Parker McCollum chronology
| The Limestone Kid (2015) | Probably Wrong (2017) | Hollywood Gold (2020) |

Singles from Probably Wrong
- "I Can't Breathe" Released: May 31, 2017; "Hell of a Year" Released: December 1, 2017;

= Probably Wrong =

Probably Wrong is the second studio album by American country music artist Parker McCollum. It was released on November 10, 2017, by PYM Music. It was co-produced by Lloyd Maines and McCollum. The album was originally released as two EPs, Probably Wrong: Session One and Probably Wrong: Session Two on July 7, 2017, and September 8, 2017, respectively. The album was released with the eight combined tracks from both EPs alongside two new tracks, bringing the total to ten.
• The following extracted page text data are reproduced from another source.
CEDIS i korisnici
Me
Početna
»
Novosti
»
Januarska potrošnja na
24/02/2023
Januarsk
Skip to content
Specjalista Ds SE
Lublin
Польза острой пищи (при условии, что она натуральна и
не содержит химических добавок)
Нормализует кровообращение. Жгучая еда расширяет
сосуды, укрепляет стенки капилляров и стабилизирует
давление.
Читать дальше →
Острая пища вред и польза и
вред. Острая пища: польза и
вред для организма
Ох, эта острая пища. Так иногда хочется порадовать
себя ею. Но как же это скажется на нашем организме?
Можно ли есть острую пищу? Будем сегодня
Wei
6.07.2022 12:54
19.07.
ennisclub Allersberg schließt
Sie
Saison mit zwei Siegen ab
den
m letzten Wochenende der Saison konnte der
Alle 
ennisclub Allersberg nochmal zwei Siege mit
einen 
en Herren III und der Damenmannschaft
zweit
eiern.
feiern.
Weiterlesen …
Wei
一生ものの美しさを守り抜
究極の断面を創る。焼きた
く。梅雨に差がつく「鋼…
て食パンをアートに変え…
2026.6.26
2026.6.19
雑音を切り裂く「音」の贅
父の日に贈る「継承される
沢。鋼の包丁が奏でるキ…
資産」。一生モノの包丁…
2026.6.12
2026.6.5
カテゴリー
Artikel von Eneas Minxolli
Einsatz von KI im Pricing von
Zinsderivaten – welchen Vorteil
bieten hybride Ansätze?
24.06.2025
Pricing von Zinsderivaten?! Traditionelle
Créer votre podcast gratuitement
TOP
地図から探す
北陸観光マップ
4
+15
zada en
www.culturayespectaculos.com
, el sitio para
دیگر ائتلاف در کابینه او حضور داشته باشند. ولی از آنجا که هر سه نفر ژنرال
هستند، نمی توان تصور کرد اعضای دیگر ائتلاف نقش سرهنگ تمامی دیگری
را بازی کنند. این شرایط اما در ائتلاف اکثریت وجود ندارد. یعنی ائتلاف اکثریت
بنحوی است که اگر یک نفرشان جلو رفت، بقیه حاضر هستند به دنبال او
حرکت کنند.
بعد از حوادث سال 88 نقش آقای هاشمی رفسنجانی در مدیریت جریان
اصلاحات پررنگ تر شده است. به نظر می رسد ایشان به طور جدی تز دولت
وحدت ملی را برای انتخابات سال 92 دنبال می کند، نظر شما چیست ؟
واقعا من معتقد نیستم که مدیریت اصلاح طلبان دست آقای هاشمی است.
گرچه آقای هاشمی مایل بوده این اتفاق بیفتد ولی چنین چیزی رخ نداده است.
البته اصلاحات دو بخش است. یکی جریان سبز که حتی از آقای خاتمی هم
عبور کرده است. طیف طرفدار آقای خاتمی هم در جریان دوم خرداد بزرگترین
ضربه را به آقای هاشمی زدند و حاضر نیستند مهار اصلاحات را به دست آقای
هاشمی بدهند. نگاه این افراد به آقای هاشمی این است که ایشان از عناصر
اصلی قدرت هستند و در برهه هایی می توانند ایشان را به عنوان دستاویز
The singles "I Can't Breathe" and "Hell of a Year" became certified gold by the Recording Industry Association of America (RIAA) in 2023.

==History==
The writing and recording of Probably Wrong took place during a transformative time in McCollum's early career. In an interview with Digital Journal, McCollum stated that he had written the whole album over a six-week span.

The album was produced by Grammy Award-winner Lloyd Maines.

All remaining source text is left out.